Na przyszły tydzień planowane jest odsłonięcie pomnika bezdomnego Włodka. Rzeźba stanie w ogrodzie domu Wspólnoty Betlejem w Dąbrowie Narodowej, gdzie pan Włodek spędził ostatnie lata swojego życia. Odsłonięcie pomnika będzie okazją do wspólnej zabawy podczas koncertów, ale też modlitwy i refleksji.

Udało nam się doprowadzić do tego, że pomnik jest już właściwie gotowy. Teraz kończymy przygotowanie terenu, na którym stanie. Zapraszamy wszystkich do udziału w naszych uroczystościach. Będzie się sporo działo – zachęca ks. Mirosław Tosza, opiekun Wspólnoty Betlejem.

W piątek, 24 maja w Betlejem odbędzie się specjalna konferencja, na którą zaproszono osoby pracujące na co dzień z ubogimi. Wśród prelegentów będzie między innymi abp Grzegorz Ryś, który opowie o roli ubogich w Kościele. Do Betlejem przyjedzie też Jan Mela, niepełnosprawny podróżnik, zdobywca biegunów Ziemi. Opowie o znaczeniu wiary w siebie.

Odsłonięcie pomnika planowane jest na sobotę, 25 maja. O godzinie 15.30 odbędzie się krótka uroczystość w ogrodzie wspólnoty. O godzinie 16 odprawiona zostanie msza święta, po której posłuchać można będzie koncertu Antoniny Krzysztoń.

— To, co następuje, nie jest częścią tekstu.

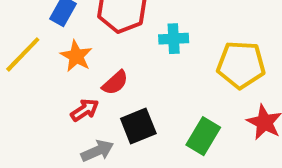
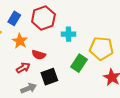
red semicircle: (115, 83) -> (39, 55), turned 56
green rectangle: (203, 136) -> (79, 63), moved

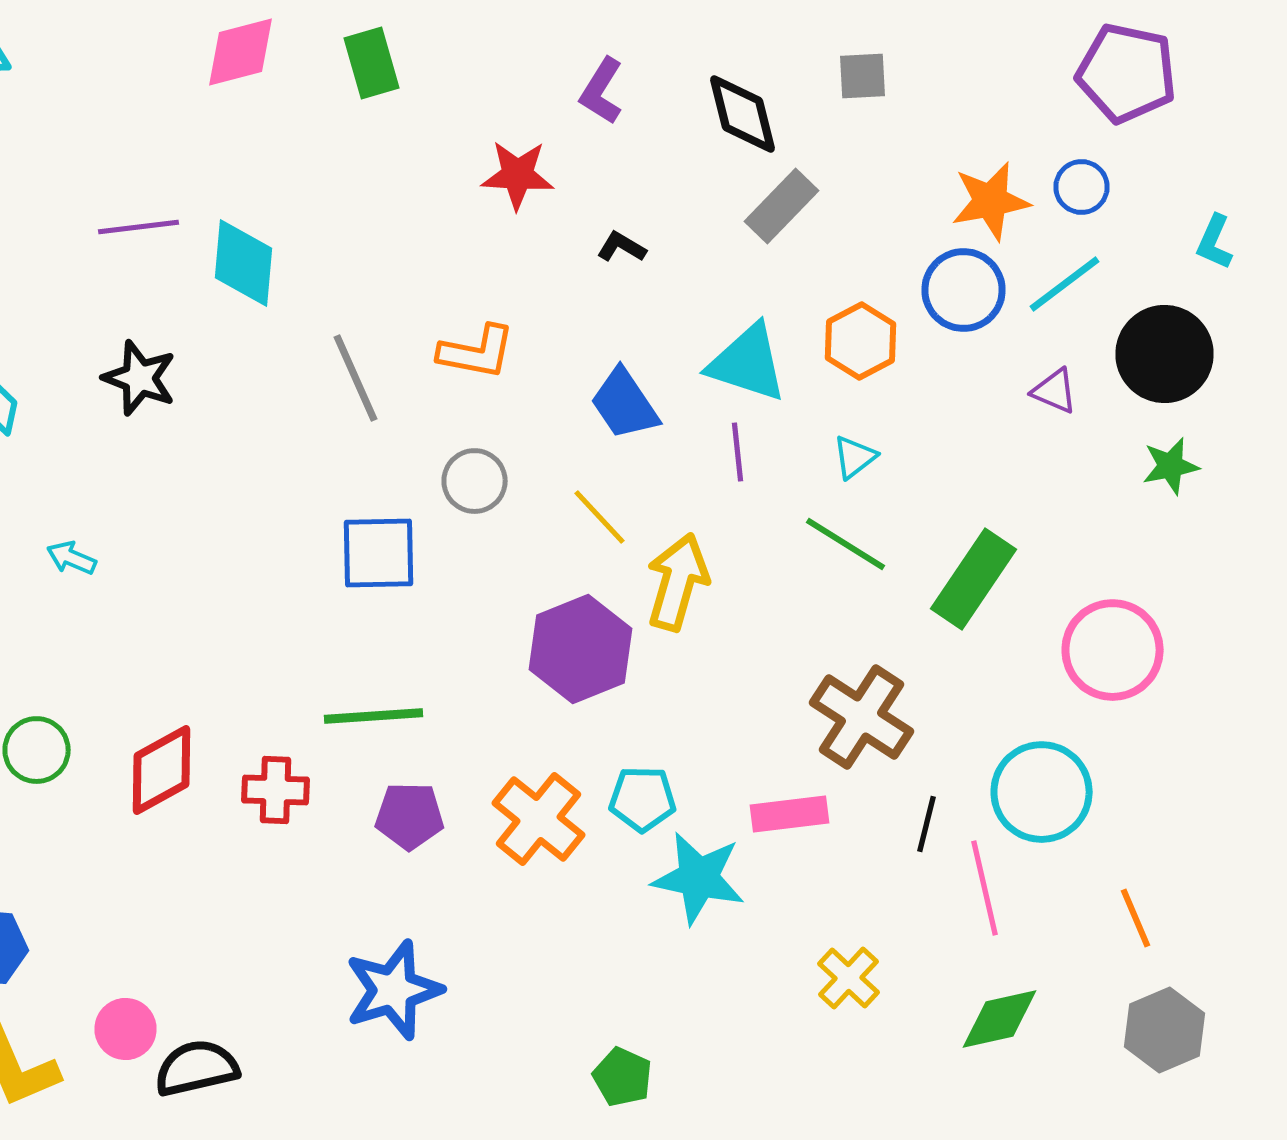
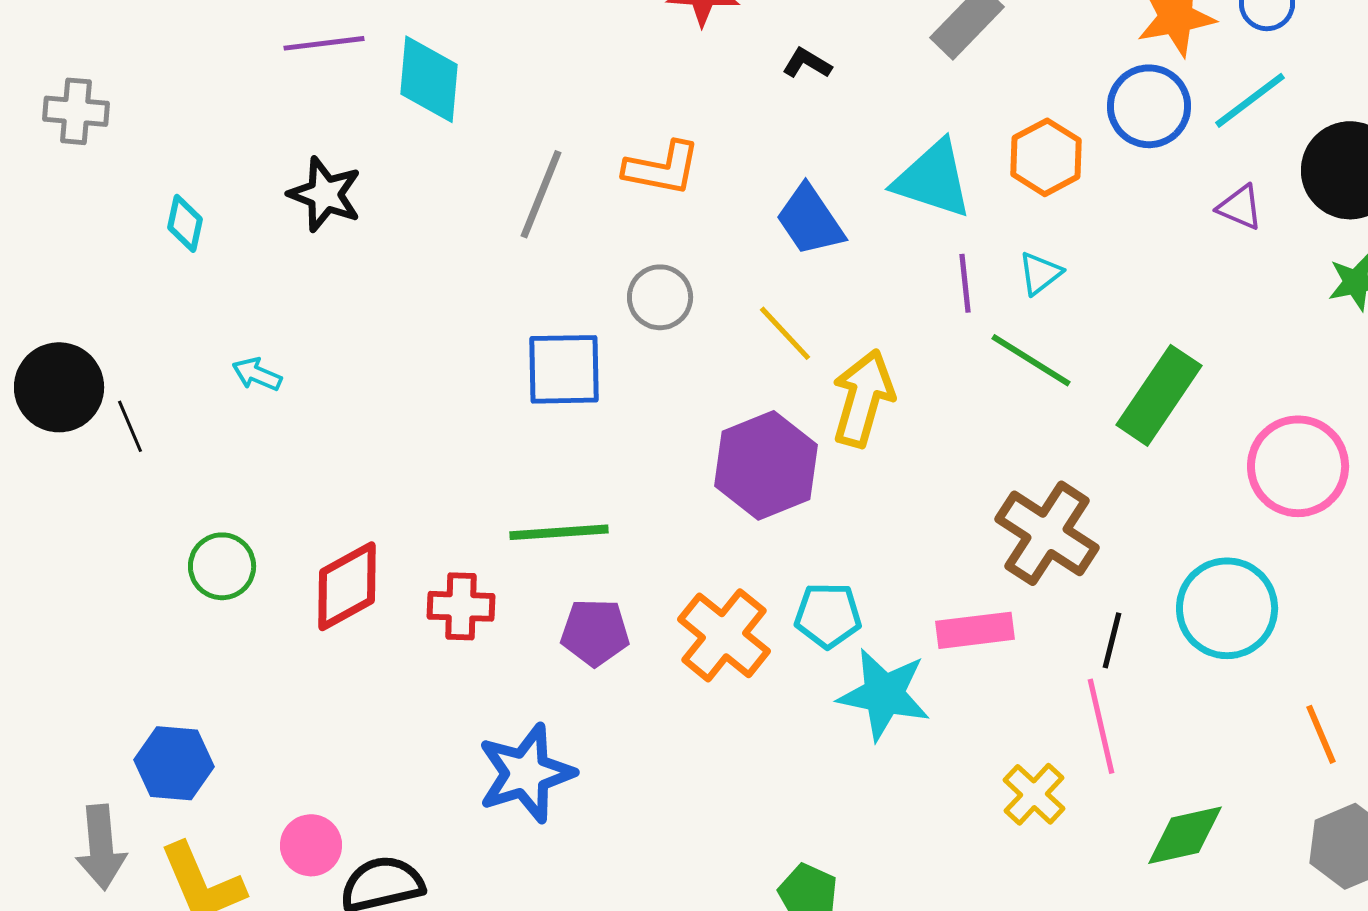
gray line: (356, 378) -> (541, 194), turned 46
purple line: (738, 452) -> (965, 283), moved
pink line: (984, 888) -> (1101, 726), moved
blue star: (394, 990) -> (526, 773), moved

Ostatnim punktem programu będzie niedzielny koncert zespołu Raz Dwa Trzy. Na to wydarzenie organizatorzy zapraszają do Młodzieżowego Domu Kultury. Początek koncertu o godzinie 18. Bilety kupić można w MDK (ul. Inwalidów Wojennych 2) lub w siedzibie Wspólnoty Betlejem (ul. Długa 16).

Bardzo się cieszę, że udało nam się doprowadzić do tego, że pomnik Włodka stanie w naszym ogrodzie. Dla nas losy Włodka to dowód na to, że na każdym etapie możemy zmienić swoje życie i uczynić je wartościowym – podkreśla ks. Mirosław Tosza.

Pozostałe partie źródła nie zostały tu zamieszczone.